La tombe finit toujours par avoir raison. Tout récemment, une occasion s’est offerte de prononcer sur Shakespeare le verdict suprême et de liquider le passé, la date illustre de la naissance du poëte de Stratford, le 23 avril, est revenue pour la trois centième fois. Au bout de trois cents ans, le genre humain a quelque chose à dire à un esprit longtemps insulté ; il a semblé que Shakespeare se présentait au seuil de la France, Paris s’est levé, les poètes, les artistes, les historiens ont tendu la main à ce fantôme, autour duquel les poètes apercevaient Hamlet, les artistes Prospero, et les historiens Jules César ; le sauvage ivre, l’arlequin barbare, le Gilles Shakespeare est apparu, et l’on n’a vu que de la lumière ; la moquerie de deux siècles s’est achevée en éblouissement, et la France a dit : Sois le bienvenu, génie ! La gloire a pris acte.

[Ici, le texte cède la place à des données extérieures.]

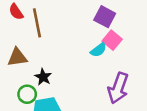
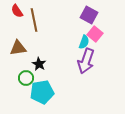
cyan semicircle: (99, 50) -> (84, 42), turned -32
purple arrow: (118, 88) -> (86, 61), moved

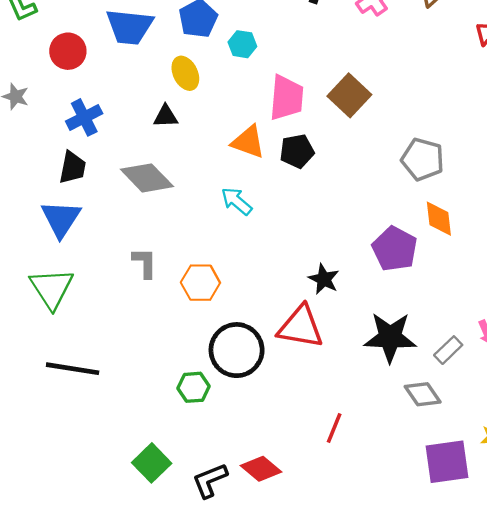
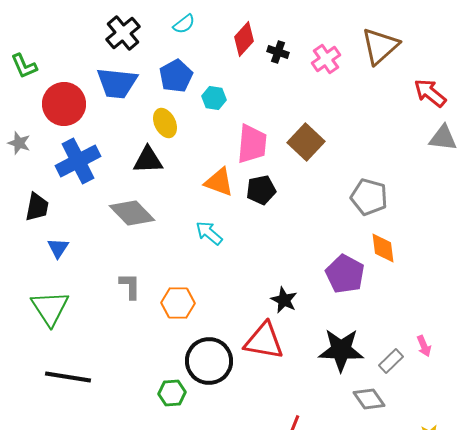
red circle: (68, 51) -> (64, 104), size x1.4
black triangle: (166, 116) -> (148, 160), size x1.4
blue cross: (84, 117) -> (78, 161), size x1.4
black trapezoid: (73, 167) -> (37, 207), moved
blue triangle: (61, 219) -> (58, 248), size x0.6

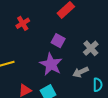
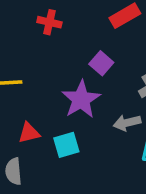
red cross: (23, 23) -> (49, 22), turned 32

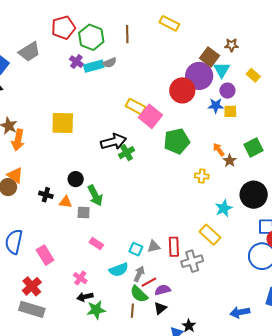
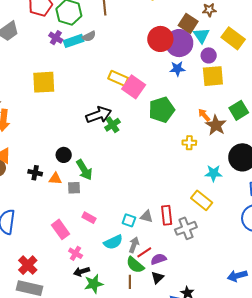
yellow rectangle: (253, 75) -> (233, 38), size x1.6
red circle: (182, 90) -> (160, 39), moved
blue star: (216, 106) -> (177, 69), moved
yellow square: (230, 111) -> (213, 76), size x1.6
yellow square: (63, 123) -> (44, 82), moved
brown star: (230, 161) -> (216, 125), size x1.5
cyan star: (224, 208) -> (213, 173), turned 30
gray triangle: (154, 247) -> (147, 216), turned 32
pink rectangle: (45, 255) -> (61, 229), moved

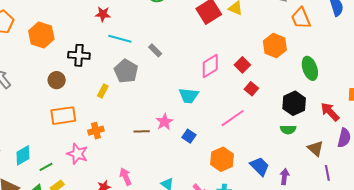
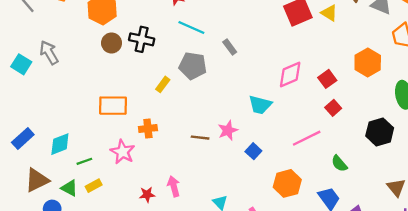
gray pentagon: (126, 71) -> (193, 66), turned -30
brown circle: (57, 80) -> (112, 43), moved
green semicircle: (288, 130) -> (339, 163), moved, turned 42

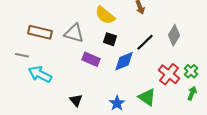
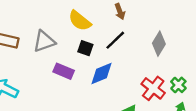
gray triangle: (74, 33) -> (44, 41), turned -35
black line: (145, 42) -> (115, 40), moved

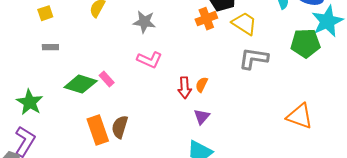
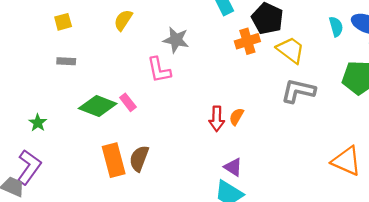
pink L-shape: (150, 60) -> (159, 70), moved, turned 50
green star: (30, 102) -> (38, 123), size x0.6
purple triangle: (202, 117) -> (233, 167), moved, turned -42

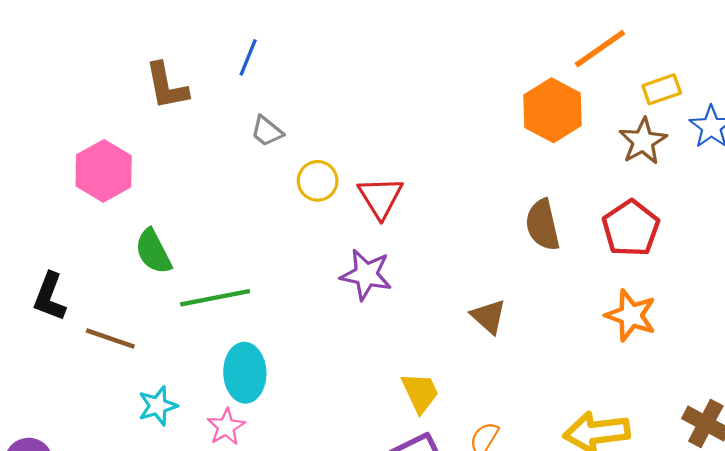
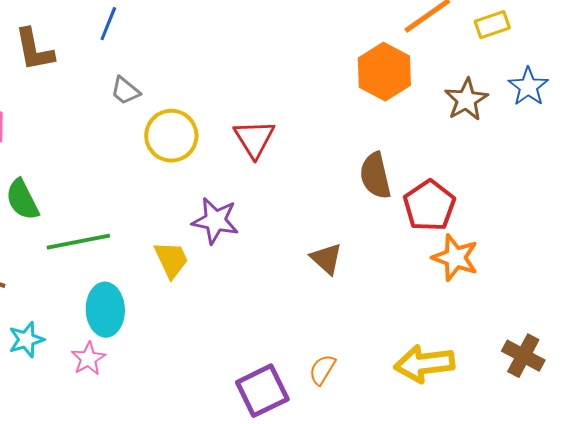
yellow rectangle: (662, 89) -> (492, 25), moved
yellow circle: (318, 181) -> (171, 136), size x1.4
red triangle: (380, 197) -> (254, 139), moved
red pentagon: (631, 228) -> (429, 206), moved
yellow trapezoid: (420, 393) -> (171, 260), moved

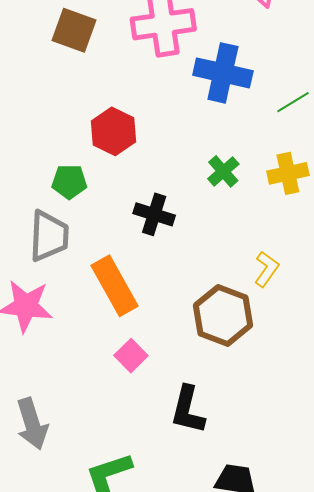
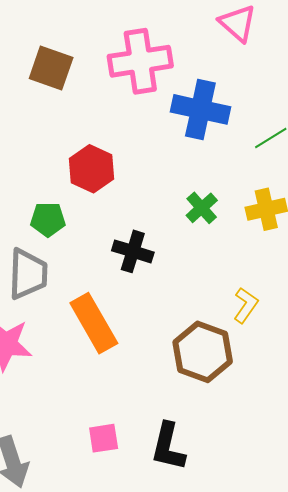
pink square: (131, 356) -> (104, 438), moved, turned 36

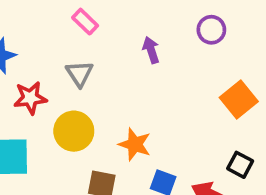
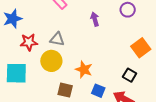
gray triangle: (80, 74) -> (57, 39), moved, turned -49
black square: (240, 165) -> (130, 75), moved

On a senti dans l’ombre quelque chose comme l’adhésion de nos morts augustes ; on a cru voir Molière sourire, on a cru voir Corneille saluer ; des vieilles haines, des vieilles injustices, rien, pas une protestation, pas un murmure, enthousiasme unanime ; et, à cette heure, les appréciateurs définitifs du fond des choses, ceux qui doublent leur aversion des despotes d’amour pour les intelligences, ceux qui, voulant que justice soit faite, veulent aussi que justice soit rendue, les contemplateurs, les solitaires pensifs occupés de l’idéal, les songeurs, admirent, émus, l’apaisement qui s’est fait autour de cette majestueuse entrée.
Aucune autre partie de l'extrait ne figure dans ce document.